Sementara itu partai-partai politik yang ada, termasuk PDIP, kesemuanya masih mewakili oligarki Orde Baru (yaitu borjuis birokrat dan komprador). Tetapi perlu diingat bahwa didalamnya juga ada Bornas dan kelas menengah (borjuis kecil) yang posisinya selalu terjepit. Ini termasuk terjadi juga di partai Golkar, Demokrat, Gerindra, Nasdem dan lain-lain. Jadi kaum Bornas di sini sebenarnya sedang mengkonsolidasikan dirinya agar kepentingan-kepentingan mereka bisa tercapai.
Kesalahan utama dari banyak gerakan kiri adalah slogan mereka yang melawan borjuasi an sich. Ini berasal dari kesalahan teori, yaitu menganggap Indonesia sudah kapitalistis, sehingga kontradiksinya adalah Proletar versus Borjuis. Padahal Indonesia belum lagi kapitalis. Indonesia masih kuat sisa-sisa Feodalismenya dan berlanjutnya warisan kolonialisme (Neokolonialisme). Dengan begitu, kontradiksi kelasnya adalah antara kaum sisa Feodal dan Neokolonial (yaitu Borjuis birokrat dan Borjuis komprador) versus kelas-kelas yang dirugikannya/ditindasnya, yaitu Borjuis nasional, Borjuis kecil, Buruh dan Tani. Artinya pula, perjuangan sekarang adalah mempersatukan empat kelas utama tersebut, dengan menegakkan demokrasi populis dan pemberantasan korupsi atas sisa-sisa Feodalisme, serta menegakkan Nasionalisme dan Berdikari (Trisakti) atas neokolonialisme.
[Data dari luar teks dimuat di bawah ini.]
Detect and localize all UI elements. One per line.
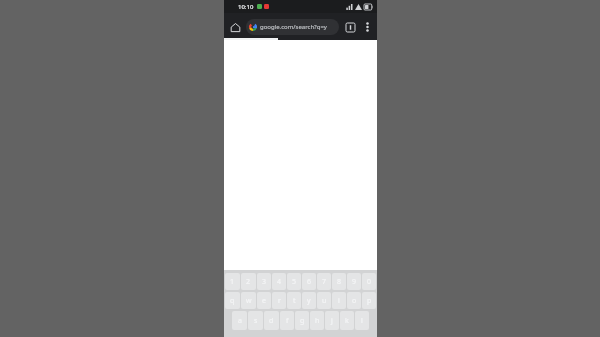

Sebagaimana diketahui, kelas-kelas dalam sisa Feodal adalah Borjuis birokrat dan Borjuis komprador. Dalam masalah tanah, maka kebanyakan tanah dikuasai oleh Borjuis birokrat ini. Terbesar lewat PTPN, Perhutani atau perkebunan swasta seperti sawit. Berbeda dengan era semi-feodal sebelumnya, dimana tanah masih dikuasai kelas tuan tanah, maka kini tidak ada lagi tuan tanah dalam artian Feodal atau semi-Feodal. Tanah kini menjadi obyek spekulasi dan modal bagi Borjuis birokrat. Tanah juga dikuasai para Kabir dan Komprador untuk tambang-tambang, hutan-hutan, perkebunan sawit, real-estat dan sebagainya. Jadi kelas tuan tanah sudah menjadi Borjuis sisa feodal. Merekalah yang menguasai parlemen (DPR/DPRD), kabupaten, dan provinsi. Mereka yang bermain uang sejak di Pilkada sampai Pileg dan Pilpres. Keluarga-keluarga mereka menguasai jajaran birokrat di setiap level daerah dan parlemen. Tanah karenanya harus diredistribusi kembali kepada kaum tani, lewat Reforma Agraria (RA). Obyek paling utama dari RA adalah tanah-tanah tani yang dikuasai atau dirampas secara tidak sah oleh PTPN, Perhutani dan perusahaan-perusahaan agribisnis, serta tambang-tambang. Mensejahterakan petani hanya bisa bila petani kembali mempunyai tanah dan alat produksi. Hingga sekarang, tani tak bertanah (tuna kisma) jumlahnya lebih dari separuh kaum tani. Kaum tani lainnya adalah tani kecil (subsistens) yang dari hari ke hari terancam dirampas tanahnya dan mengalami proletarisasi. RA adalah jawabannya.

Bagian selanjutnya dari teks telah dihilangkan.